Erin Parisi, the American mountaineer set to become the first trans woman to summit the highest peak on each of the seven continents.

Photograph by Pattie Gonia

Since 2018, you’ve climbed five of the peaks that make up the Seven Summits challenge, with just Everest and Denali still to go. What inspired you?
Climbing the Seven Summits involves getting back out into the world. I’d always been a traveller, but when I transitioned, I gave up a lot of the freedom and safety that I had had previously [when living as a man]. I had a lot of allies and I knew the safe places I could go in my everyday life but, for a bunch of years, I lost my motivation to explore the world. So ,when I looked at the goal of completing the Seven Summits, it just scratched every itch. I needed a way to connect my mind to a sense of pride in my body. I wanted to feel strong, be myself and engage my love of travel. It also gave me an opportunity to show other trans people that we’re out here, we’re doing incredible things and we shouldn’t have to be afraid of our daily existence. What we should be more afraid of is climbing huge mountains!

Why did your feelings towards travel change after you transitioned?
My yearning for adventure became a lot more complicated. I experienced violence and ridicule in my own city – in my office, while out socialising with friends and sometimes randomly by strangers. Some people have been terrible, to the point where I became scared to explore circles beyond my own.

When you travel, you make a security calculation – we decide where we feel safe and comfortable. I am very aware that around a dozen countries in the world have laws that allow them to kill people who are LGBTQ+. Around 70 have other laws where discrimination is in some way codified through jail time or other criminal charges. Travelling the world as a trans person, or as someone who’s gay, or in any way LGBTQ+, is daunting.

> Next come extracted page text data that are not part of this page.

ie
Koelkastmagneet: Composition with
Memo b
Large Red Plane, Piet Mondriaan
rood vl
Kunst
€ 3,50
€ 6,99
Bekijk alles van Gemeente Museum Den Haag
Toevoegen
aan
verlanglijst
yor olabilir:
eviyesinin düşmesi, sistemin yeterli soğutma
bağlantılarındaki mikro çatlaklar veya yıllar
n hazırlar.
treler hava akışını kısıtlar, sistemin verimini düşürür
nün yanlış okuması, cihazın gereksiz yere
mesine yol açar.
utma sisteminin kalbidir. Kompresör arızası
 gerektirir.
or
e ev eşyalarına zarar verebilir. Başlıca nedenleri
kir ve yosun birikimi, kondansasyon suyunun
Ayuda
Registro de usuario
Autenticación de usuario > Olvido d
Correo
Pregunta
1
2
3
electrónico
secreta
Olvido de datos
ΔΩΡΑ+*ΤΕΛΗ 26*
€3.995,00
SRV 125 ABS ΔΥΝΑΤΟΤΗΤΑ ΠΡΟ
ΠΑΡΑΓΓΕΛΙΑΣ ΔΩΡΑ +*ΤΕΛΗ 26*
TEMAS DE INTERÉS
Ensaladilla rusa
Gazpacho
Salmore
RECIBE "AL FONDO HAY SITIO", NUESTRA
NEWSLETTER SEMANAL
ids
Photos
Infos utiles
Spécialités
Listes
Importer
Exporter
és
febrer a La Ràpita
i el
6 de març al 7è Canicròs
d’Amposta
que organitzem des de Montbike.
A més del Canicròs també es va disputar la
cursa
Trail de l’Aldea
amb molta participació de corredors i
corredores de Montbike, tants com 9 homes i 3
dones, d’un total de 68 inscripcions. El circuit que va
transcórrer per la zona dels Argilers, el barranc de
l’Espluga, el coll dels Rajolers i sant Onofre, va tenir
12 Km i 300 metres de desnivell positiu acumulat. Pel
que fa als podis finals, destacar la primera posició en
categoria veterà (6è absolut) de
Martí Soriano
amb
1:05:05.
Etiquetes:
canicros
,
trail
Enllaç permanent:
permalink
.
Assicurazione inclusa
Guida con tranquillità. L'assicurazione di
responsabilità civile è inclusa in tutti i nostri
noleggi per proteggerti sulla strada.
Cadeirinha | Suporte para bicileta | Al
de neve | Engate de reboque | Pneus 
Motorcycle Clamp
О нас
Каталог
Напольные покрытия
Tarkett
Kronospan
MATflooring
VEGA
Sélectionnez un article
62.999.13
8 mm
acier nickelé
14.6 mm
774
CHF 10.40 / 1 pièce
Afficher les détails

How important is representation?
It’s huge. In a lot of different countries, laws are being passed that say you can’t even talk about being trans. You can’t talk about being gay. I went to Russia to climb its highest summit, Mount Elbrus, and there was a law that said I couldn’t raise the rainbow flag at the highest point. Here in the US, we have restrictive laws in a lot of schools, so many kids are growing up with a sense that they don’t belong, that nobody has their back, and basically that they’re not important enough to be talked about.

I grew up before any wider social awareness of the LGBTQ+ sphere, so it just went without saying: don’t talk about who you are. Don’t be trans. Don’t be gay. So, to stand on mountains, bust out a trans flag and say, “I’m not going to sit in the shadows anymore. I’m going to hoist this thing high and proud” is helping to bring that representation to people that need it — to those who feel alone. Because I really needed it. I just needed to see one positive role model. One narrative that didn’t end in death or discrimination.

How are you training for Everest?
I live in Colorado, where I do a lot of high-altitude alpinism and mountaineering year-round. It really has been a tough progression towards the bigger mountains. You can’t prepare for 29,000 feet anywhere.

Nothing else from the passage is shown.